Following CNS injury, the MAIs and their receptors are thought to play key roles in repair inhibition. The suggestion is that the damaged axon-myelin interface causes molecular changes within the cells resulting in upregulated expression of the MAIs on neurons and oligodendrocytes. This elevated expression results in axon-myelin and axon-axon repulsion mediated through the MAI receptors affecting re-myelination and re-innervation at the injury site. Furthermore, the breakdown of the myelin sheath and subsequent accumulation of myelin debris results in exposure of the MAIs to the extracellular environment. This free myelin is presumably able to interact with surrounding neurites expressing the MAI receptors, thereby causing repulsion. Ultimately, this repulsive environment that surrounds the injury site has high potential to repel axons that attempt to re-form functional connections to the damaged area.
However, the current evidence from the published literature surrounding the changes in MAI ligand and receptor expression in various CNS injury models is inconsistent and is likely due to inter-/intra-species differences and the specific injury paradigms employed.
TBI and SCI
The published inconsistencies surrounding MAI ligand-receptor expression following CNS injuries are most evident in the field of TBI and SCI research. A report investigating cortical lesions (longitudinal cuts) in rats observed no change in the expression of NogoA in the gray or the white matter from 1 day up until 28 days post injury (dpi) aside from a slight upregulation of NogoA at 4dpi in cortical neurons [29]. However, fluid percussion injury (a form of TBI) in the rat parietal cortex revealed an increase of NogoA on neurons and oligodendrocytes in both gray and white matter structures between 1 and 7 dpi. Surprisingly, NgR1 expression was not altered [135]. The differences in MAI ligand and receptor expression here seem to be related to the specific model of TBI. In the case of the cortical lesions involving longitudinal cuts, only local MAI expression was affected, but the percussive cortical injury affected both local and distal MAI expression. In the latter model, the injury likely penetrated into the white matter resulting in those cell populations additionally responding to the injury.

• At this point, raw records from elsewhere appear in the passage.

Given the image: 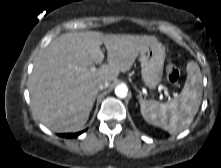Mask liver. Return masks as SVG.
<instances>
[{
  "mask_svg": "<svg viewBox=\"0 0 221 168\" xmlns=\"http://www.w3.org/2000/svg\"><path fill=\"white\" fill-rule=\"evenodd\" d=\"M154 36L114 35L96 31L62 34L53 40L34 64L29 79L34 114L54 132H77L87 123L98 85L115 81L131 69L139 53L157 44ZM107 49V64L95 71Z\"/></svg>",
  "mask_w": 221,
  "mask_h": 168,
  "instance_id": "1",
  "label": "liver"
}]
</instances>
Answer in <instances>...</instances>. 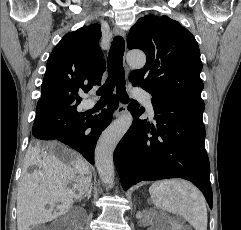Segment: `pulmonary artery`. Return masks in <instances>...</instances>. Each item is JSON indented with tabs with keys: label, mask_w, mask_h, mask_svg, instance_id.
<instances>
[{
	"label": "pulmonary artery",
	"mask_w": 241,
	"mask_h": 230,
	"mask_svg": "<svg viewBox=\"0 0 241 230\" xmlns=\"http://www.w3.org/2000/svg\"><path fill=\"white\" fill-rule=\"evenodd\" d=\"M135 95L141 102L144 103V105L146 106L150 116L153 117L154 116V110H153L151 95L149 93L141 90V89H136ZM94 105H95V102L93 100H87L84 103L85 108H92Z\"/></svg>",
	"instance_id": "obj_1"
}]
</instances>
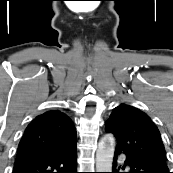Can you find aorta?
Returning <instances> with one entry per match:
<instances>
[{
    "label": "aorta",
    "mask_w": 173,
    "mask_h": 173,
    "mask_svg": "<svg viewBox=\"0 0 173 173\" xmlns=\"http://www.w3.org/2000/svg\"><path fill=\"white\" fill-rule=\"evenodd\" d=\"M115 151V139L112 134L104 135L98 143L96 152L97 172H111Z\"/></svg>",
    "instance_id": "obj_1"
}]
</instances>
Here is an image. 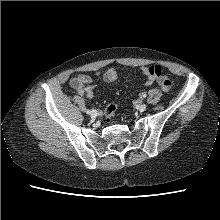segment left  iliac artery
Here are the masks:
<instances>
[{"mask_svg": "<svg viewBox=\"0 0 220 220\" xmlns=\"http://www.w3.org/2000/svg\"><path fill=\"white\" fill-rule=\"evenodd\" d=\"M141 98H145L147 96V94L145 92L140 94Z\"/></svg>", "mask_w": 220, "mask_h": 220, "instance_id": "left-iliac-artery-1", "label": "left iliac artery"}]
</instances>
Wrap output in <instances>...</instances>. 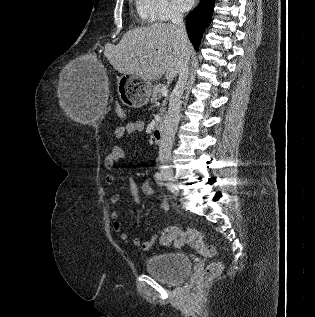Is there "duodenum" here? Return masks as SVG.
Returning a JSON list of instances; mask_svg holds the SVG:
<instances>
[{"label": "duodenum", "mask_w": 315, "mask_h": 317, "mask_svg": "<svg viewBox=\"0 0 315 317\" xmlns=\"http://www.w3.org/2000/svg\"><path fill=\"white\" fill-rule=\"evenodd\" d=\"M153 139L157 144H161L164 139V126L162 123L156 125L153 131Z\"/></svg>", "instance_id": "410a0bca"}]
</instances>
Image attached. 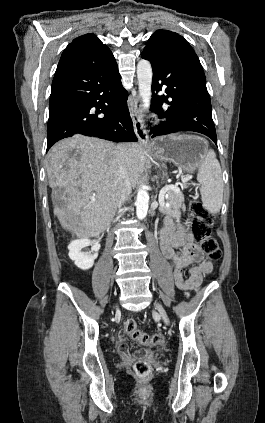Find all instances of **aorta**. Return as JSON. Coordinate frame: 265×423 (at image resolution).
Segmentation results:
<instances>
[{
    "instance_id": "762f6f07",
    "label": "aorta",
    "mask_w": 265,
    "mask_h": 423,
    "mask_svg": "<svg viewBox=\"0 0 265 423\" xmlns=\"http://www.w3.org/2000/svg\"><path fill=\"white\" fill-rule=\"evenodd\" d=\"M152 76L151 63L148 60L141 59L137 64V79L144 109H149L150 107ZM135 205L137 218L140 220L144 219L147 216L149 207V195L144 185H141L138 190Z\"/></svg>"
}]
</instances>
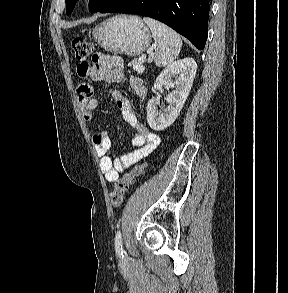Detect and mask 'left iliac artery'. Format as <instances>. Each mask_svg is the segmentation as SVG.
Masks as SVG:
<instances>
[{"label": "left iliac artery", "instance_id": "1", "mask_svg": "<svg viewBox=\"0 0 288 293\" xmlns=\"http://www.w3.org/2000/svg\"><path fill=\"white\" fill-rule=\"evenodd\" d=\"M115 250L118 256L123 257L122 236L120 230L117 231L115 236Z\"/></svg>", "mask_w": 288, "mask_h": 293}]
</instances>
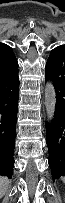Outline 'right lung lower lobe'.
I'll use <instances>...</instances> for the list:
<instances>
[{
    "label": "right lung lower lobe",
    "instance_id": "right-lung-lower-lobe-1",
    "mask_svg": "<svg viewBox=\"0 0 65 203\" xmlns=\"http://www.w3.org/2000/svg\"><path fill=\"white\" fill-rule=\"evenodd\" d=\"M18 67L0 70V175L12 177L16 117L18 110Z\"/></svg>",
    "mask_w": 65,
    "mask_h": 203
}]
</instances>
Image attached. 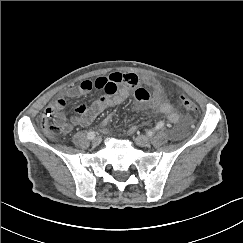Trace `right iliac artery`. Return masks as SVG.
<instances>
[{
  "label": "right iliac artery",
  "instance_id": "right-iliac-artery-1",
  "mask_svg": "<svg viewBox=\"0 0 243 243\" xmlns=\"http://www.w3.org/2000/svg\"><path fill=\"white\" fill-rule=\"evenodd\" d=\"M87 137L89 139H93L95 137V132L94 131H89L88 134H87Z\"/></svg>",
  "mask_w": 243,
  "mask_h": 243
}]
</instances>
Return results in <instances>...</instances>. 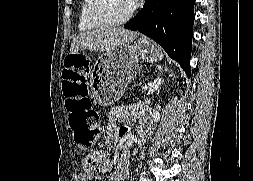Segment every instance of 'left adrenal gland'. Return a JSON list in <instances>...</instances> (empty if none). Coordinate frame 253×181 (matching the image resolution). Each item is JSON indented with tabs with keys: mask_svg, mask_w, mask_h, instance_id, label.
Instances as JSON below:
<instances>
[{
	"mask_svg": "<svg viewBox=\"0 0 253 181\" xmlns=\"http://www.w3.org/2000/svg\"><path fill=\"white\" fill-rule=\"evenodd\" d=\"M165 71H169L168 68H165ZM159 88H160V86L158 87V91H159Z\"/></svg>",
	"mask_w": 253,
	"mask_h": 181,
	"instance_id": "left-adrenal-gland-1",
	"label": "left adrenal gland"
}]
</instances>
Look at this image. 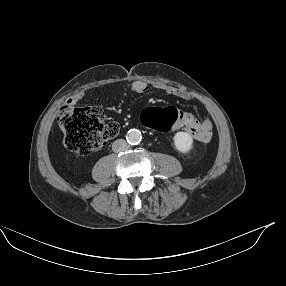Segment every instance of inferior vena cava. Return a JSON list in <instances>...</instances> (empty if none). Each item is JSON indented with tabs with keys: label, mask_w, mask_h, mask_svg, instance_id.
<instances>
[{
	"label": "inferior vena cava",
	"mask_w": 286,
	"mask_h": 286,
	"mask_svg": "<svg viewBox=\"0 0 286 286\" xmlns=\"http://www.w3.org/2000/svg\"><path fill=\"white\" fill-rule=\"evenodd\" d=\"M127 148H128V145L124 139H117L112 144V149L114 152L124 151V150H127Z\"/></svg>",
	"instance_id": "602c4592"
}]
</instances>
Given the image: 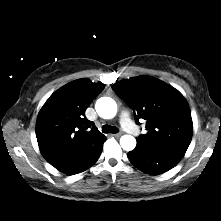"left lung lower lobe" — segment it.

In a rat SCI model, no change in NogoA was detected around contusion sites [136]. Similarly, NogoA upregulation was not observed at the transection sites of induced rat spinal cord lesions [29]. Other studies have reported increases in OMgp and NgR1 following rat SCI [137], and decreases in NogoA in central parts of spinal cord lesions, but increases at the borders of these lesions [30, 36]. As with the aforementioned TBI models, the variable reports in MAI ligand and receptor expression following SCI are likely a consequence of different injury paradigms and could be overcome by normalizing the injury models.
Stroke
In a global ischemic stroke model [138], a transient increase in NogoA expression was observed localized to the myelin sheath, reaching peak levels between 24 and 48 h in rats, and returning to baseline by 96 h. Interestingly, the researchers also observed long-lasting elevation of NgR1 and RhoA up to 7 days post-stroke, which differs from the findings of the aforementioned TBI lesion studies. A similar study revealed no change in NogoA expression in white matter structures, but an upregulation of NogoA in cortical neurons distal to the lesion site with a peak expression at 28 days following a middle cerebral artery occlusion (MCAO) model of stroke in rats [139]. The group also observed a downregulation of NogoA in the peri-lesion cortex, and no significant changes in white matter structures following stroke. These studies have overlapping time points and yet observed different NogoA responses to the induced stroke. As is the case with the TBI and SCI studies, normalizing stroke injury models would likely reveal more consistent results.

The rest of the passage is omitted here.